§ **Exercise**
In the entries below, some lines contain "Alpes"; work out how many and answer with the figure only.

§ **Data listing**
[Start of Attachment]

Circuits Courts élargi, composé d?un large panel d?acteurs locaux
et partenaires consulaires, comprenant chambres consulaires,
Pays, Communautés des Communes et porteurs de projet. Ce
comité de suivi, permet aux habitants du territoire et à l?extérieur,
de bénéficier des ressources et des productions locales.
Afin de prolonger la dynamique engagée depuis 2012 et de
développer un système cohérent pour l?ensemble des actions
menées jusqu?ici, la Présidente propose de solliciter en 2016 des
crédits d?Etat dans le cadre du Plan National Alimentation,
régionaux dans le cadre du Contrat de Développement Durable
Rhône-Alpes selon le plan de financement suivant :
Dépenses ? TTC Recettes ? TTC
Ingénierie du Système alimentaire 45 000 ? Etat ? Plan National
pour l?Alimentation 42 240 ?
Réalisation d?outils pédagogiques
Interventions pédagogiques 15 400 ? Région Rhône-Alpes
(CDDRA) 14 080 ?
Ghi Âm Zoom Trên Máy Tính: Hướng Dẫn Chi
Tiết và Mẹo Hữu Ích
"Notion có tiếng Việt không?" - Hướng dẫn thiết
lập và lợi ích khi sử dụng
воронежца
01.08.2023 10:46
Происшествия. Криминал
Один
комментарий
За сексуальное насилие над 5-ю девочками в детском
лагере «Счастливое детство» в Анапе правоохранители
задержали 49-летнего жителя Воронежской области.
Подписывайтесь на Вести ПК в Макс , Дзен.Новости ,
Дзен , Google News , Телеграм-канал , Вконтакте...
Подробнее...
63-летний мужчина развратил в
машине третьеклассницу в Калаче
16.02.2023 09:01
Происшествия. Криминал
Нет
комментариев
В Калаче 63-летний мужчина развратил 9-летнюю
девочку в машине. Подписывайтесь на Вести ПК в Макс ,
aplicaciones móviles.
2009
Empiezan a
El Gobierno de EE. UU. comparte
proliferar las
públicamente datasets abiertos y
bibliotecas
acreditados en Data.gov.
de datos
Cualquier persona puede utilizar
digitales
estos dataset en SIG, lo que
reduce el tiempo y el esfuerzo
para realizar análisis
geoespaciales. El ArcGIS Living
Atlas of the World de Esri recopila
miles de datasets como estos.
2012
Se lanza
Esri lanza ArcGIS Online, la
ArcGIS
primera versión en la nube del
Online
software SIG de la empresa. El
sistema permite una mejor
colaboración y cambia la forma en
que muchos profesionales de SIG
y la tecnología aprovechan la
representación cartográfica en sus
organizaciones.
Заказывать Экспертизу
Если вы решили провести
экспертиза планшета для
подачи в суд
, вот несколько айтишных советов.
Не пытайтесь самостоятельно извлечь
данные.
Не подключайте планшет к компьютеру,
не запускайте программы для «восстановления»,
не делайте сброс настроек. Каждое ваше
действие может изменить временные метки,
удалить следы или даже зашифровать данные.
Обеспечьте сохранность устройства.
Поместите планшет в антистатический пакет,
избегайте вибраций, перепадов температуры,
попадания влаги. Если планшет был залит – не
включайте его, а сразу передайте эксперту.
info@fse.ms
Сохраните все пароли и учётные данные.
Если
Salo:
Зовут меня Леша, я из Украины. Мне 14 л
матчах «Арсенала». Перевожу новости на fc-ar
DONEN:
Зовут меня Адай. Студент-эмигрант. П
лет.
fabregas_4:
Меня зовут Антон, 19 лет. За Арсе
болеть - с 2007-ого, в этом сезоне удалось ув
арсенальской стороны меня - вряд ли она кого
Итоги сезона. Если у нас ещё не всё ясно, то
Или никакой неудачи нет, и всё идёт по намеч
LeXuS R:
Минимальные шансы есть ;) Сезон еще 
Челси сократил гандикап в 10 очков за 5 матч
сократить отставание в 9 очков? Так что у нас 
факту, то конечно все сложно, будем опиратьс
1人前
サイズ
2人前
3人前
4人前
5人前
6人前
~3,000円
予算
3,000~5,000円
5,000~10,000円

[End of Attachment]
[Start of Attachment]

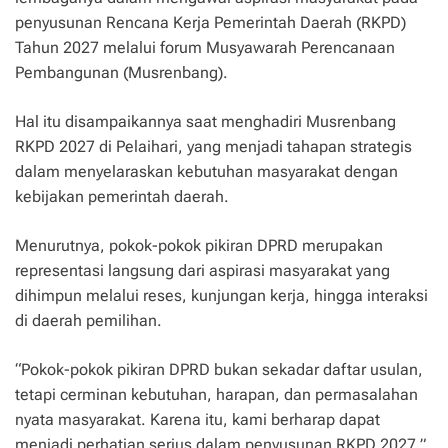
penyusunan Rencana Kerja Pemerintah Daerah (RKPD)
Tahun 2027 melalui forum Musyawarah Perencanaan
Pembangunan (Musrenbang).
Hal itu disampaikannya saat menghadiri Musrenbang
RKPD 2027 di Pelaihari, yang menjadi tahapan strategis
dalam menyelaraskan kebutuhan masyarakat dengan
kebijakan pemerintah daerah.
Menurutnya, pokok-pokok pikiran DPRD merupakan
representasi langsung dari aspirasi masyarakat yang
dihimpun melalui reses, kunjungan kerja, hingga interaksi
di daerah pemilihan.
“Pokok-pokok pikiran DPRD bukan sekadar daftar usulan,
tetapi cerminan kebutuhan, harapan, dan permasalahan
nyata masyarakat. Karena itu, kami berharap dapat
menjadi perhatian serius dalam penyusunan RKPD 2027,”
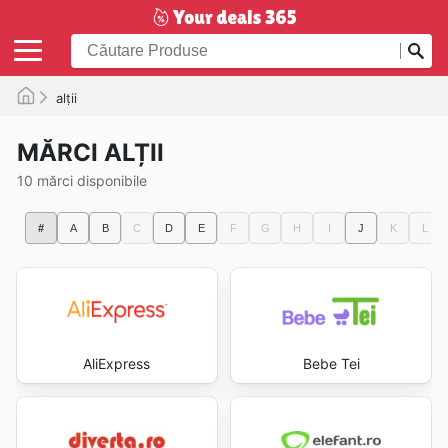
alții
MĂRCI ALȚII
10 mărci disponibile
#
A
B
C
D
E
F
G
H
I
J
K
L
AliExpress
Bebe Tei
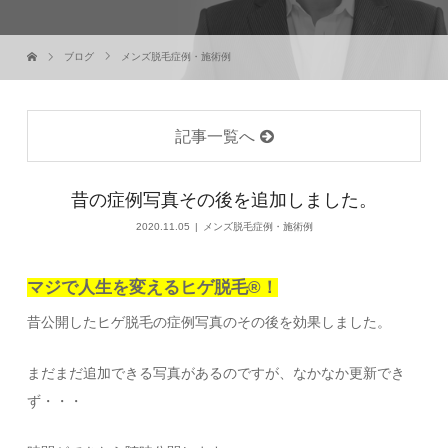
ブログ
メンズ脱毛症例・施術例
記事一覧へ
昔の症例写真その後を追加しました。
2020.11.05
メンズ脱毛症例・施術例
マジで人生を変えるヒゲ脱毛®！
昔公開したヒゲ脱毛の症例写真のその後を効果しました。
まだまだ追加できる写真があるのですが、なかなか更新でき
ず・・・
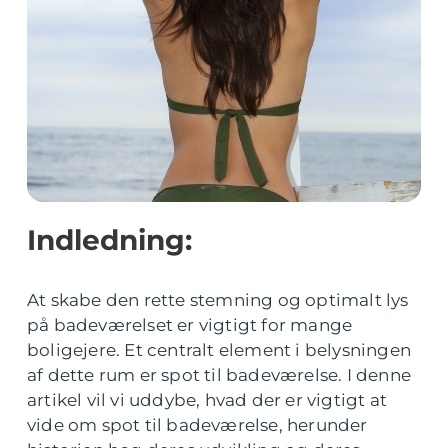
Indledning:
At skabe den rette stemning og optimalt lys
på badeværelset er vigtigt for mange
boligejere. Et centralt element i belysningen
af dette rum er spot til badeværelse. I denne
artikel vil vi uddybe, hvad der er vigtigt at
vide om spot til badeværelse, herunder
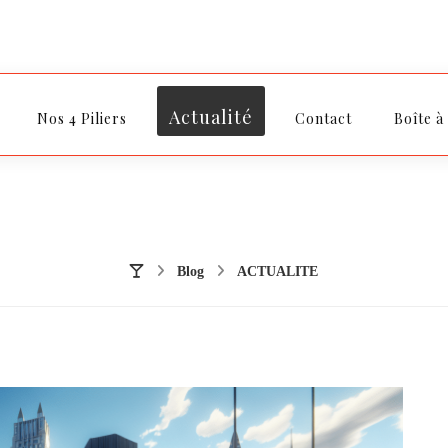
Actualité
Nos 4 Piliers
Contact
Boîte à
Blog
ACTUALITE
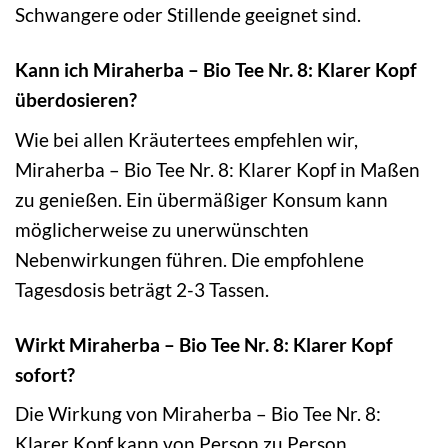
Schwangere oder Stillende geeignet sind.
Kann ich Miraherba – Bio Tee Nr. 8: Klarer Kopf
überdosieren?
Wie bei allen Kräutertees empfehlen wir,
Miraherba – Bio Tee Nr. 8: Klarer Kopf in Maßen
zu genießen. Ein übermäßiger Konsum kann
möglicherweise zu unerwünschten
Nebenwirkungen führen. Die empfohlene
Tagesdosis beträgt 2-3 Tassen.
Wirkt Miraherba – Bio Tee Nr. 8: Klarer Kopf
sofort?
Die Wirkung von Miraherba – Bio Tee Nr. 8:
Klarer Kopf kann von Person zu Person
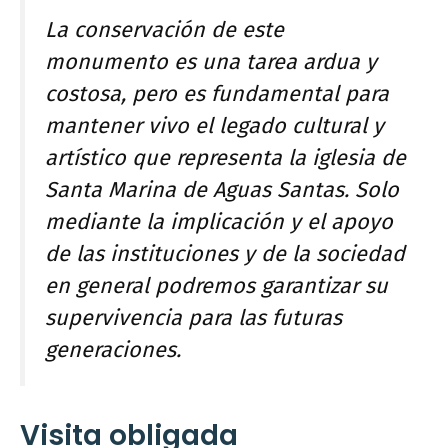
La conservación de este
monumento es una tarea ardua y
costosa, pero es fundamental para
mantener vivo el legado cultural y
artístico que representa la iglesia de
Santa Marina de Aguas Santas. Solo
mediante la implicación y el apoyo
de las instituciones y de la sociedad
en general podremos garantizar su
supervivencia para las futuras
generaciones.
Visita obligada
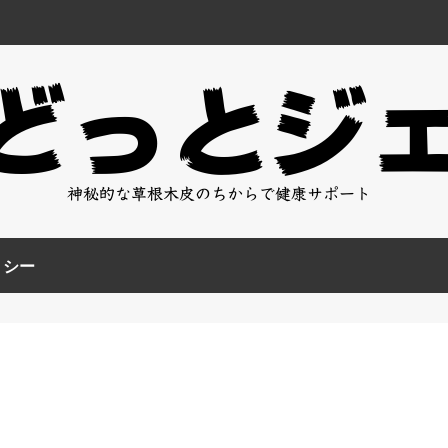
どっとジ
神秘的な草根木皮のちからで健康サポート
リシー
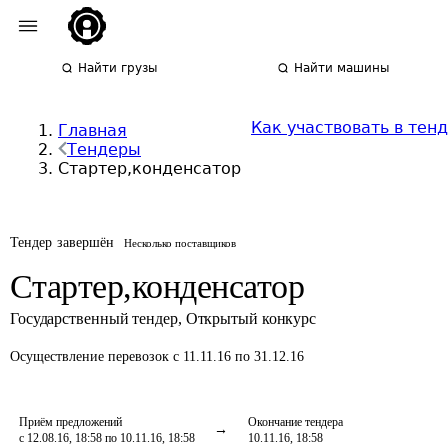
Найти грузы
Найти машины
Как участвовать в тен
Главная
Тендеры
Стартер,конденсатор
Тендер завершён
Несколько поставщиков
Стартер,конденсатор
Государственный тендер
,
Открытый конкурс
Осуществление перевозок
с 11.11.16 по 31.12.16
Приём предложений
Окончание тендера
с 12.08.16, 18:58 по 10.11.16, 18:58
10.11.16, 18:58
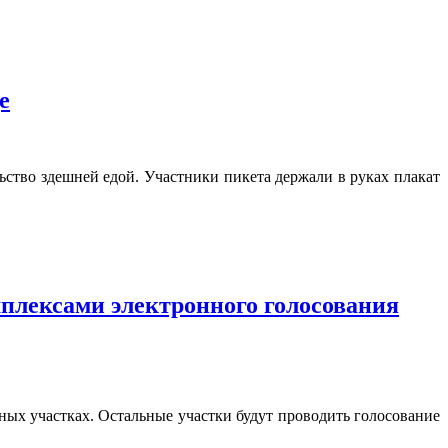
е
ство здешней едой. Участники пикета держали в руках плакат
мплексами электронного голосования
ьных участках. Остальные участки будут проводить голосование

[End of Attachment]
[Start of Attachment]

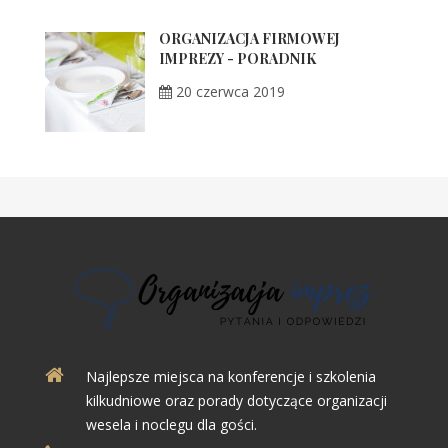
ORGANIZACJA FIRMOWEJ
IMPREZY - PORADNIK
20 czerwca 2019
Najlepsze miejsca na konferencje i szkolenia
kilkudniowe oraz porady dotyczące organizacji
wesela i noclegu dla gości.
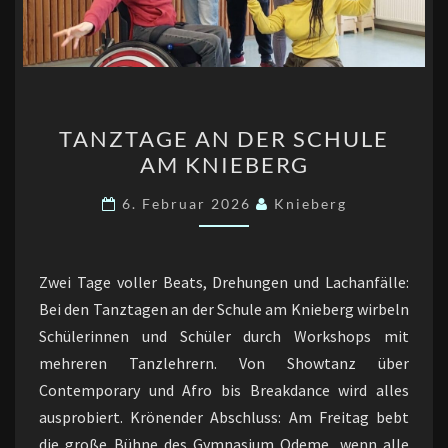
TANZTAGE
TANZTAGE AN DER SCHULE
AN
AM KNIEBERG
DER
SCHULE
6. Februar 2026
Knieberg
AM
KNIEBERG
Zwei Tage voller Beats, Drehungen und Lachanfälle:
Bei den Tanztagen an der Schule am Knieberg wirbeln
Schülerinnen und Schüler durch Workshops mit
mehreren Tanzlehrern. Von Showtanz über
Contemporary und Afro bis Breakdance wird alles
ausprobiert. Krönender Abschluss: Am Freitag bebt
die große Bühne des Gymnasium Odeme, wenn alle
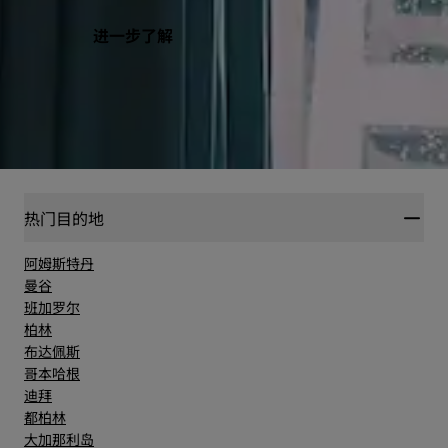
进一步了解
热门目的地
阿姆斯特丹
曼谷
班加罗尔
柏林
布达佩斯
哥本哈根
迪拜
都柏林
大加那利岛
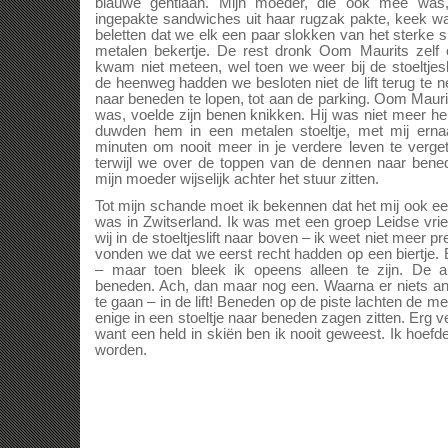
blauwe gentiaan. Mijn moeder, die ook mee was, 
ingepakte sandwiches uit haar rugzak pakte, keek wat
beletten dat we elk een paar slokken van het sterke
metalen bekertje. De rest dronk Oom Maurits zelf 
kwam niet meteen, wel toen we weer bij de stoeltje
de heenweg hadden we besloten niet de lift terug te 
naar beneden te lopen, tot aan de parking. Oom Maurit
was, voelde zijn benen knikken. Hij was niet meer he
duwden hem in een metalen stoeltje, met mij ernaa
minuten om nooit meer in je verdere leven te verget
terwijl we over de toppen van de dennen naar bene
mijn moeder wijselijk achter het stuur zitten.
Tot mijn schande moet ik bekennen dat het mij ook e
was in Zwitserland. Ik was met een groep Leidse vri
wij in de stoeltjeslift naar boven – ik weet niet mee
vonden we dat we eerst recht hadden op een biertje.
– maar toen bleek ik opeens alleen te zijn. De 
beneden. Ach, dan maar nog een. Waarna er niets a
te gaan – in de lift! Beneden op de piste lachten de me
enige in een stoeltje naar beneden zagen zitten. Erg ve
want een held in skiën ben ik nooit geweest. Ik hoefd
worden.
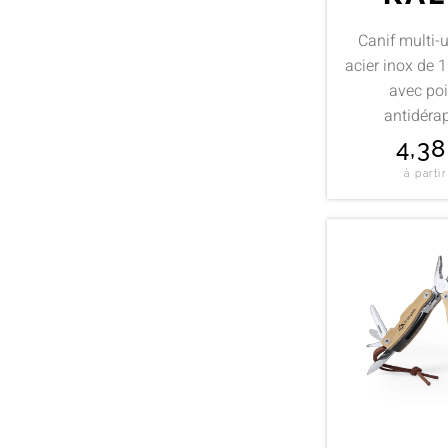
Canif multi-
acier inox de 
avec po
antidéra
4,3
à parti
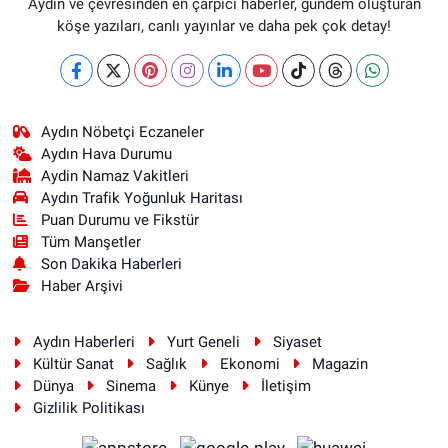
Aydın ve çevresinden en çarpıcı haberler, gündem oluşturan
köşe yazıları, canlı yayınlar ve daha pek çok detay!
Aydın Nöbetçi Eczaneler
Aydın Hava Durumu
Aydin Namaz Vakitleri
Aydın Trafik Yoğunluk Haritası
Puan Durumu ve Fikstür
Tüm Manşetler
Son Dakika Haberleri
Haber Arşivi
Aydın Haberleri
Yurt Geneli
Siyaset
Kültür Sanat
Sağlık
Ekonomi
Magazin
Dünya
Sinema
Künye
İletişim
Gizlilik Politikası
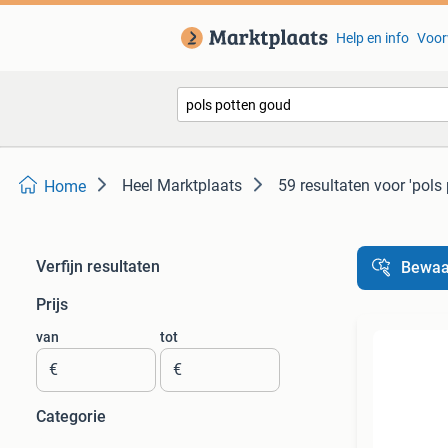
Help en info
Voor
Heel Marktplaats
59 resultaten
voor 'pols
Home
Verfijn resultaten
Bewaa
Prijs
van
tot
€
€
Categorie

[End of Attachment]

§ **Answer section**
2